In Calgary, robots are on the frontline of stroke rehabilitation.

At the Foothills Medical Centre and Alberta Children’s Hospital, these $300,000-plus machines precisely measure how patients are able to move, control and perceive of their stroke-affected limbs.

“What robotics do on the assessment side is bring accuracy, precision and repeatability in order for us to measure things,” says Dr. Sean Dukelow, the Heart and Stroke Foundation Canadian Partnership for Stroke Recovery’s Calgary research leader and a physician who specializes in rehabilitation medicine. “They detect subtle changes” and enable researchers to develop targeted rehabilitation plans.

But these aren’t like the robotic characters in a Star Wars film. A stroke rehab robot looks like a sophisticated chair attached to a high-tech arcade game: Your arms are strapped to horizontal plates that move back and forth and side to side and you are looking onto a tabletop that projects images to hit and flick away.

All the while, a computer measures and draws the fine details of your every movement.

“We can measure the patient’s perception of where their limbs are in space, their speed, control, direction of movement,” Dr. Dukelow says. “We can see if they have a tremor we need to work on, identify discrete elements of sensation and visual-spatial skills. There is an eye-tracker that can tell if their eyes move to a certain area but their limb doesn’t.”

The Calgary robots were designed and built by B-KIN Technologies of Kingston, ON, a tech company that grew out of Queen’s University neuroscience research. There are only 18 of the robots in use in rehab centres and hospitals in Canada, the United States and Japan.

A new $330,000 robot, designed for use with children, was recently installed at Alberta Children’s Hospital (ACH) for children as young as age five with perinatal stroke (a stroke just before or after birth).

For the kids, “playing in the robot” is fun. So far, 50 children with perinatal stroke and 150 healthy children have received a robotic assessment. “We are going to continue on our work in assessment in kids, taking what we’ve learned in the adults and applying it to children,” Dr. Dukelow says.
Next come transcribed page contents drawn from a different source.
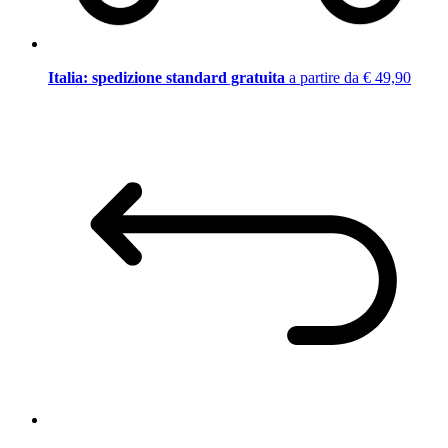
Italia: spedizione standard gratuita
a partire da € 49,90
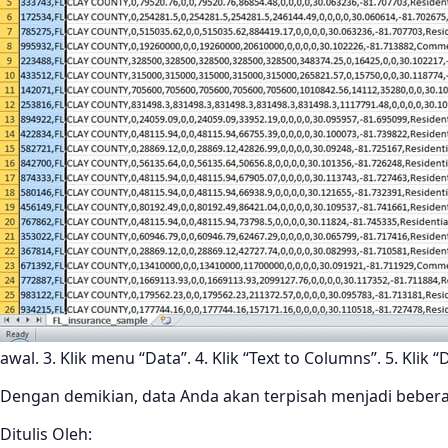
awal. 3. Klik menu “Data”. 4. Klik “Text to Columns”. 5. Klik “
Dengan demikian, data Anda akan terpisah menjadi beber
Ditulis Oleh:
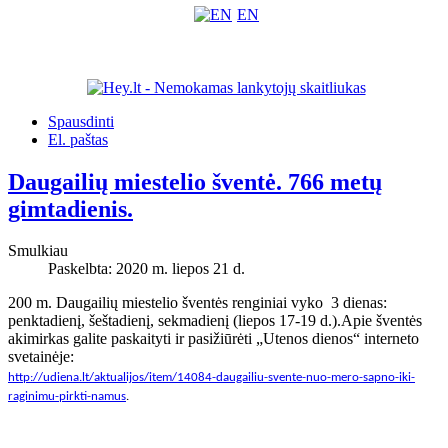
EN
Spausdinti
El. paštas
Daugailių miestelio šventė. 766 metų
gimtadienis.
Smulkiau
Paskelbta: 2020 m. liepos 21 d.
200 m. Daugailių miestelio šventės renginiai vyko 3 dienas:
penktadienį, šeštadienį, sekmadienį (liepos 17-19 d.).Apie šventės
akimirkas galite paskaityti ir pasižiūrėti „Utenos dienos“ interneto
svetainėje:
http://udiena.lt/aktualijos/item/14084-daugailiu-svente-nuo-mero-sapno-iki-
raginimu-pirkti-namus
.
“Behavioural assessments in the robot are being linked back to structures in the brain that are damaged as a result of the stroke,” he says, so that therapy can be tailored to ensure the greatest gains are achieved.

In addition, the use of brain stimulation during robotic therapy is being used to help prime the brain to rewire and reorganize.

The Dukelow team has been gathering data and insight from robotic assessments since 2005 and their findings are helping to improve therapy for patients across the country and inform research across the Canadian Partnership for Stroke Recovery (CPSR).

Dr. Dukelow says Calgary’s involvement in the CPSR “is important because, fundamentally, our stroke research team here believes in the importance of clinical trials in recovery and this is a way of linking us with other like-minded sites in Canada.”

“It has become readily apparent if you are going to run clinical trials and improve the efficacy of something they have to be multi-site and need people to be able to cooperate to test really important ideas in areas like robotics, stem cells, and brain stimulation.”